Ma cosa può la preghiera contro la potenza delle armi? Se pregare significa chiedere a Dio di risolvere le situazioni e i disastri che noi creiamo, non serve. Se invece è - come deve essere – la richiesta costante e insistente che tutti i suoi figli amino Dio con tutto il cuore, con tutta l’anima, con tutta la mente, allora essa diventa la fionda di David contro il gigante Golia. Non sappiamo né come, né quando, né con chi, ma sicuramente la pietra colpirà e abbatterà l’arroganza, la prepotenza, il disprezzo degli altri, la sete di potere… che producono le guerre, a cominciare da quelle dentro di noi e nel nostro quotidiano.

La dedizione totale

La preghiera vuol dire mettere la pace nelle mani di Dio, prestando le nostre con dedizione totale (con tutto il cuore, con tutta l’anima, con tutta la mente) al secondo comandamento: «amerai il tuo prossimo come te stesso», senza il quale l’amore a Dio diventa vuoto e inefficace.
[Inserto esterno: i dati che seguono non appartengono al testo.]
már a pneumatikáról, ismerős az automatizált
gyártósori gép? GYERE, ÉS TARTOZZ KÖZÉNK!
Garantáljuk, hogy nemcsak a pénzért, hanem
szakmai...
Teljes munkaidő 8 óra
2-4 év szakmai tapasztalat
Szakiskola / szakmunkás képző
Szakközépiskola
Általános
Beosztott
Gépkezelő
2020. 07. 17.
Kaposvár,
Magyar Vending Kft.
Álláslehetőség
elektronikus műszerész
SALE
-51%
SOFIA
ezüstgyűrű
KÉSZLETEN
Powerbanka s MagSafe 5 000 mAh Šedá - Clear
Per questo è fortissima la severità di Dio nel richiedere l’amore al prossimo: «Non molesterai il forestiero né lo opprimerai… Non maltratterai la vedova o l’orfano... Se tu presti denaro all’indigente che sta con te, non ti comporterai con lui da usuraio… Se prendi in pegno il mantello del tuo prossimo, glielo renderai prima del tramonto del sole». Altrimenti quando grideranno verso di me io li ascolterò.

Credere la pace

Pregare per la pace e dedicarsi a costruirla non serve, se non crediamo fermamente che essa arriverà. Anzi che in qualche modo arriva sempre.
In questi giorni tra scene di crudeltà incredibili, abbiamo visto un ostaggio, un’anziana e gracile donna, Yocheved Lifschitz, rapita e portata via legata su una moto da due terroristi, nel momento di essere liberata, dopo aver “passato l’inferno” e con il marito ancora nelle mani di Hamas, dare la mano al terrorista armato di mitra e dirgli: “Shalom” (pace). Non è un segno di speranza?